Raffaele Donini: un piano per le esigenze di cambiamento della sanità regionale

Raffaele Donini

A colloquio con Raffaele Donini
Assessore alla Salute, Regione Emilia-Romagna e Coordinatore della Commissione Salute nell’ambito della Conferenza delle Regioni e delle Province autonome

La pandemia ha reso ancora più evidente quanto il confronto tra lo Stato e le Regioni sia fondamentale per la condivisione delle decisioni strategiche in tema di gestione della sanità territoriale e di opportuna allocazione delle risorse: è questa, secondo Raffaele Donini, una delle lezioni più importanti emersa da questo anno e mezzo di pandemia nella complessa ricerca di un equilibrio nei rapporti tra Stato e Regioni nella gestione della sanità. Così come fondamentale è stato il coinvolgimento e la collaborazione di tutte le istituzioni che operano sul territorio regionale per adottare misure mirate e tempestive per fronteggiare l’epidemia, collaborazione interistituzionale che deve proseguire anche ora per risolvere il carico di questioni che la pandemia ha portato con sé.

La riflessione di Donini prosegue sottolineando il ruolo cruciale delle Regioni nell’indirizzare i fondi del Piano Nazionale di Ripresa e Resilienza verso il potenziamento del sistema territoriale, il che significa anche che le Regioni si devono impegnare per rendere l’accesso ai propri servizi sanitari il più facile ed equo possibile.
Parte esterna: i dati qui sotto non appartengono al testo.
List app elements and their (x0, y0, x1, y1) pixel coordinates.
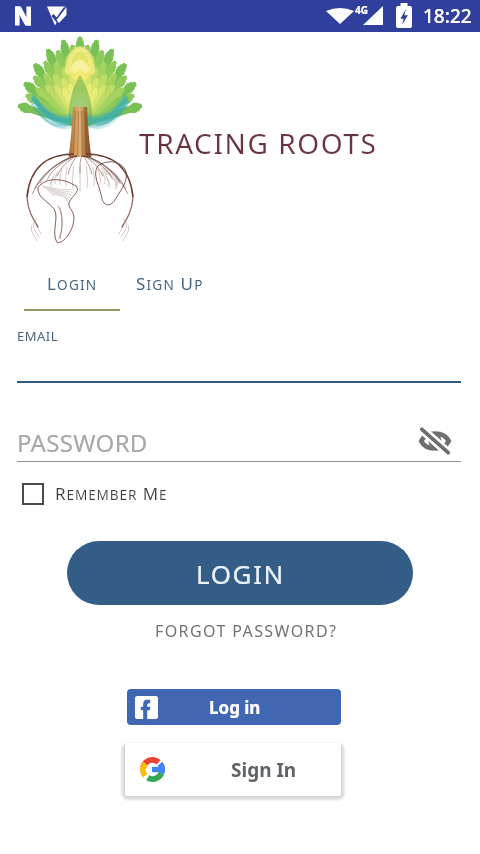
button[interactable]: LOGIN (47, 272, 98, 295)
staticText: 18:22 (423, 3, 472, 29)
button[interactable]: FORGOT PASSWORD? (155, 620, 338, 642)
staticText: FORGOT PASSWORD? (155, 620, 338, 642)
button[interactable]: SIGN UP (136, 272, 204, 295)
staticText: 4G (355, 3, 368, 17)
staticText: LOGIN (47, 272, 98, 295)
staticText: Sign In (231, 757, 297, 783)
button[interactable]: LOGIN (67, 541, 413, 605)
button[interactable]: REMEMBER ME (22, 482, 168, 505)
staticText: Log in (209, 696, 261, 719)
button[interactable]: Sign In (125, 743, 341, 796)
staticText: SIGN UP (136, 272, 204, 295)
staticText: TRACING ROOTS (139, 124, 378, 162)
button[interactable]: Show password (420, 426, 450, 456)
staticText: EMAIL (17, 327, 59, 345)
staticText: PASSWORD (17, 426, 148, 459)
staticText: LOGIN (196, 556, 285, 591)
staticText: REMEMBER ME (55, 482, 168, 505)
button[interactable]: Log in (127, 689, 341, 725)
E perché questo avvenga, due sono le attività essenziali da implementare e che guideranno la grande stagione di investimenti che attende la nostra sanità pubblica: la ricerca e l’innovazione.

Secondo Donini, la ricerca dovrà rappresentare un’attività che permea tutte le aziende sanitarie, al pari dell’assistenza e della didattica, mentre il consolidamento della trasformazione digitale consentirà anche di effettuare una rilevazione sempre più puntuale e sistematica dei dati sanitari.  Aspetto questo fondamentale per promuovere ogni innovazione, perché la pandemia ha evidenziato come sia assolutamente cruciale disporre di dati sanitari su ampia scala per poter monitorare i problemi, programmare le risposte, organizzare le evidenze empiriche in grado di offrire una migliore conoscenza dei fenomeni.